Frequency of Expression of Prostate-Specific Antigen mRNA in Lung Tumors
Author(s) -
Nosratollah Zarghami,
Mitchell P. Levesque,
Mario D’Costa,
Katerina Angelopoulou,
Eleftherios P. Diamandis
Publication year - 1997
Publication title -
american journal of clinical pathology
Language(s) - English
Resource type - Journals
SCImago Journal Rank - 0.859
H-Index - 128
eISSN - 1943-7722
pISSN - 0002-9173
DOI - 10.1093/ajcp/108.2.184
Subject(s) - messenger rna , prostate , lung , biology , pathology , antigen , prostate specific antigen , reverse transcription polymerase chain reaction , reverse transcriptase , in situ hybridization , polymerase chain reaction , medicine , cancer , gene , immunology , genetics , biochemistry
The presence of prostate-specific antigen (PSA) protein and messenger RNA (mRNA) was studied in 52 primary lung tumor tissues. The PSA protein was detected more frequently and at higher levels in lung tumor extracts from men. The levels of PSA protein in tumor extracts correlated with preoperative and postoperative serum PSA levels, suggesting a possible contamination of the tumor extracts with PSA from residual blood in the tumor vasculature. The PSA mRNA was detected by reverse transcription-polymerase chain reaction (RT-PCR) and Southern blot hybridization in 24 (68%) of 35 tumors from men, in 9 (53%) of 17 tumors from women, and in 5 (71%) of 7 adjacent normal lung tissue specimens. The levels of PSA protein did not associate with patient age, the tumor stage, grade, or histologic type, or the nodal status. Similarly, PSA mRNA was not associated with any clinicopathologic variables, but squamous cell carcinomas, especially in men, were more frequently positive.

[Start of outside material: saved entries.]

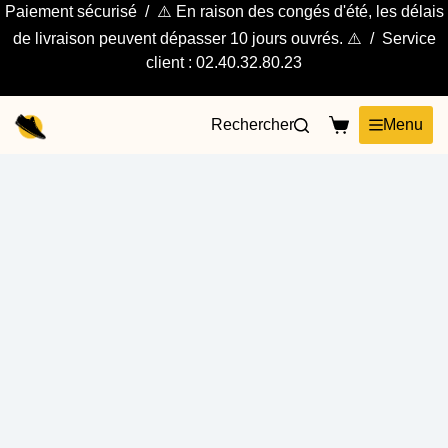
Paiement sécurisé / ⚠️ En raison des congés d'été, les délais
de livraison peuvent dépasser 10 jours ouvrés. ⚠️ / Service
client : 02.40.32.80.23
Rechercher
Menu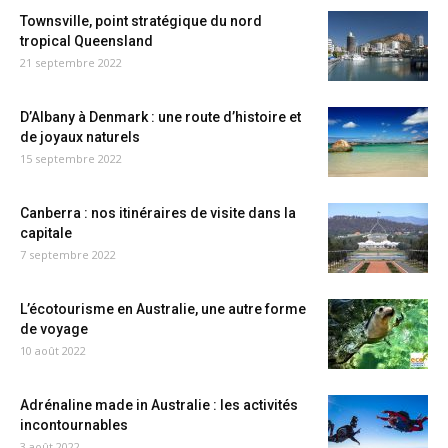
Townsville, point stratégique du nord
tropical Queensland
21 septembre 2022
D’Albany à Denmark : une route d’histoire et
de joyaux naturels
15 septembre 2022
Canberra : nos itinéraires de visite dans la
capitale
7 septembre 2022
L’écotourisme en Australie, une autre forme
de voyage
10 août 2022
Adrénaline made in Australie : les activités
incontournables
3 août 2022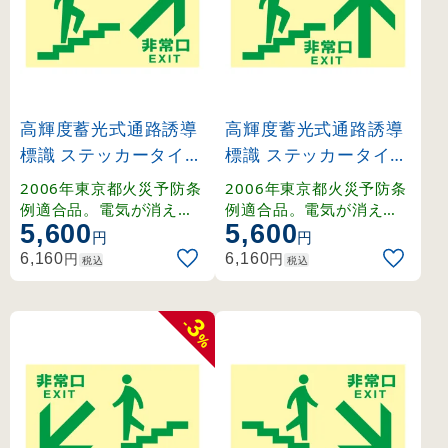
高輝度蓄光式通路誘導
高輝度蓄光式通路誘導
標識 ステッカータイプ
標識 ステッカータイプ
東京都条例適合品 非常
東京都条例適合品 非常
2006年東京都火災予防条
2006年東京都火災予防条
口・階段右上 (68046)
口・階段上 (68047)
例適合品。電気が消えて
例適合品。電気が消えて
5,600
5,600
も長時間光り、地下鉄駅
も長時間光り、地下鉄駅
円
円
舎などの避難誘導をサポ
舎などの避難誘導をサポ
円
円
6,160
6,160
税込
税込
ートします。
ートします。
3
-
%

A by-product of the RT-PCR procedure was cloned and sequenced and found to be a 450-base pair sequence not previously deposited in the data bank. We conclude that PSA mRNA and protein frequently can be detected in lung tumors and normal tissues from men and women but at levels much lower than those seen in breast carcinomas in women. The significance of the new 450-base pair sequence remains to be determined.